The images of joy from Isaiah in the first reading, and from the psalm, are now reflected in the First Letter to the Thessalonians. It is from this first word, Gaudete (Rejoice) that this Sunday takes its name, and it is the reason for the rose vestments that are used on this day. Paul, however, does not dwell on the theme of joy too long. There is work to be done in this period of waiting and watching. The verbs form a list of actions that become a Christian’s behavior as she waits on the Lord: do not quench, do not despise, test, hold fast, and abstain. The rewards are quickly mentioned as well, sanctify, soul and body kept sound and blameless. One might suspect that Paul is speaking of a holy laziness as one waits upon the coming of the Christ. But no, it is to be a period of activity, prayer, and good deeds – that is the rejoicing.
Breaking open Thessalonians
- What do you wait and hope for?
- How do you wait?
- Is there a holiness to waiting?
There was a man sent from God, whose name was John. He came as a witness to testify to the light, so that all might believe through him. He himself was not the light, but he came to testify to the light.
This is the testimony given by John when the Jews sent priests and Levites from Jerusalem to ask him, "Who are you?" He confessed and did not deny it, but confessed, "I am not the Messiah." And they asked him, "What then? Are you Elijah?" He said, "I am not." "Are you the prophet?" He answered, "No." Then they said to him, "Who are you? Let us have an answer for those who sent us. What do you say about yourself?" He said, "I am the voice of one crying out in the wilderness, `Make straight the way of the Lord,'" as the prophet Isaiah said. Now they had been sent from the Pharisees. They asked him, "Why then are you baptizing if you are neither the Messiah, nor Elijah, nor the prophet?" John answered them, "I baptize with water. Among you stands one whom you do not know, the one who is coming after me; I am not worthy to untie the thong of his sandal." This took place in Bethany across the Jordan where John was baptizing.
In this reading, John the Evangelist introduces us to John (known in the Synoptic Gospels as the Baptist). John the Evangelist is not interested in what John does, other than he was sent by God, and that he is a witness to the light. John E is clear about the role of John B, “he himself was not the light”. That was the role for someone else.

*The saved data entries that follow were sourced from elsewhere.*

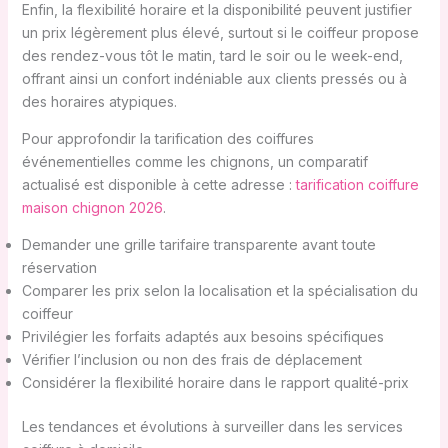
Enfin, la flexibilité horaire et la disponibilité peuvent justifier
un prix légèrement plus élevé, surtout si le coiffeur propose
des rendez-vous tôt le matin, tard le soir ou le week-end,
offrant ainsi un confort indéniable aux clients pressés ou à
des horaires atypiques.
Pour approfondir la tarification des coiffures
événementielles comme les chignons, un comparatif
actualisé est disponible à cette adresse :
tarification coiffure
maison chignon 2026
.
Demander une grille tarifaire transparente avant toute
réservation
Comparer les prix selon la localisation et la spécialisation du
coiffeur
Privilégier les forfaits adaptés aux besoins spécifiques
Vérifier l’inclusion ou non des frais de déplacement
Considérer la flexibilité horaire dans le rapport qualité-prix
Les tendances et évolutions à surveiller dans les services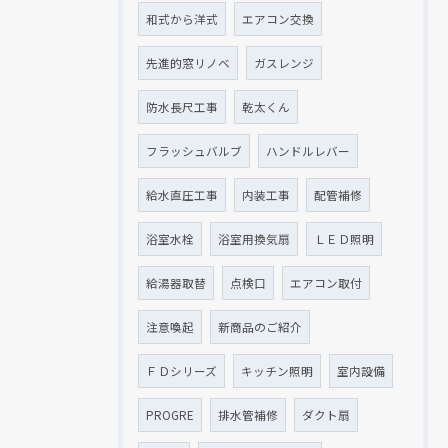
和式から洋式
エアコン交換
先進的窓リノベ
ガスレンジ
防水長尺工事
乾太くん
フラッシュバルブ
ハンドルレバー
給水直圧工事
内装工事
配管補修
浴室水栓
浴室用換気扇
ＬＥＤ照明
給湯器取替
点検口
エアコン取付
注意喚起
新商品のご紹介
ＦＤシリーズ
キッチン照明
室内設備
PROGRE
排水管補修
ダクト扇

Verses later, we begin to hear John B’s testimony, and John E goes to some lengths to authenticate John B’s role. “Who are you” is the immediate question on the mind of the reader that is reflected in the question of the priests and Levites. In a back-and-forth series of comments, the Evangelists help us to discover whom John B is not, and by his own mouth (and the mouth of Isaiah) to determine for whom they are truly waiting. Only after these important distinctions are made does the Evangelist tell us the where of John B’s activity. He hopes, however, that the reader is waiting along with John B for the “one who is coming after me.”
Breaking open the Gospel:
- What do you think that John the Evangelist means when he uses the word light?
- How is John the Baptist a witness to the light?
- How is Jesus the light?
After breaking open the Word, you might want to pray the Collect for Sunday:
Stir up your power, O Lord, and with great might come among us; and, because we are sorely hindered by our sins, let your bountiful grace and mercy speedily help and deliver us; through Jesus Christ our Lord, to whom, with you and the Holy Spirit, be honor and glory, now and for ever. Amen.